Saved data entries
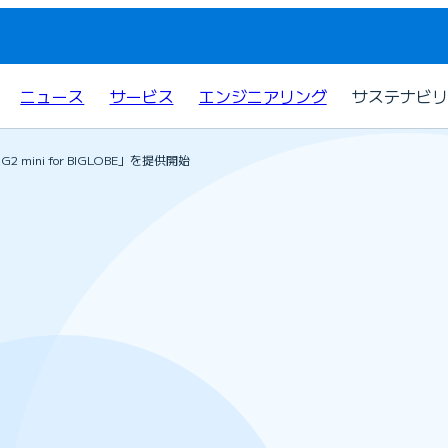
ニュース
サービス
エンジニアリング
サステナビリ
ini for BIGLOBE」を提供開始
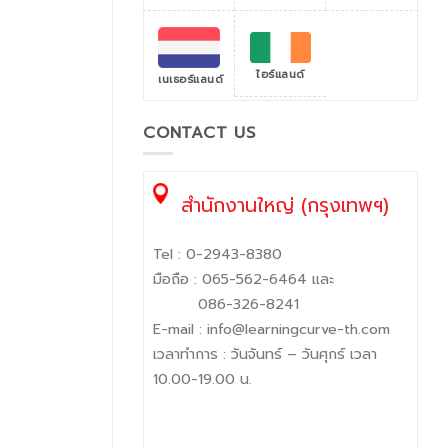
ไอร์แลนด์
เนเธอร์แลนด์
CONTACT US
สำนักงานใหญ่ (กรุงเทพฯ)
Tel :
0-2943-8380
มือถือ :
065-562-6464
และ
086-326-8241
E-mail :
info@learningcurve-th.com
เวลาทำการ : วันจันทร์ – วันศุกร์ เวลา
10.00-19.00 น.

§ **TRY IT**
All records are to be reproduced exactly; the pictures are to be omitted.

§ **RESPONSE**
ニュース
サービス
エンジニアリング
サステナビリ
ini for BIGLOBE」を提供開始
ไอร์แลนด์
เนเธอร์แลนด์
CONTACT US
สำนักงานใหญ่ (กรุงเทพฯ)
Tel :
0-2943-8380
มือถือ :
065-562-6464
และ
086-326-8241
E-mail :
info@learningcurve-th.com
เวลาทำการ : วันจันทร์ – วันศุกร์ เวลา
10.00-19.00 น.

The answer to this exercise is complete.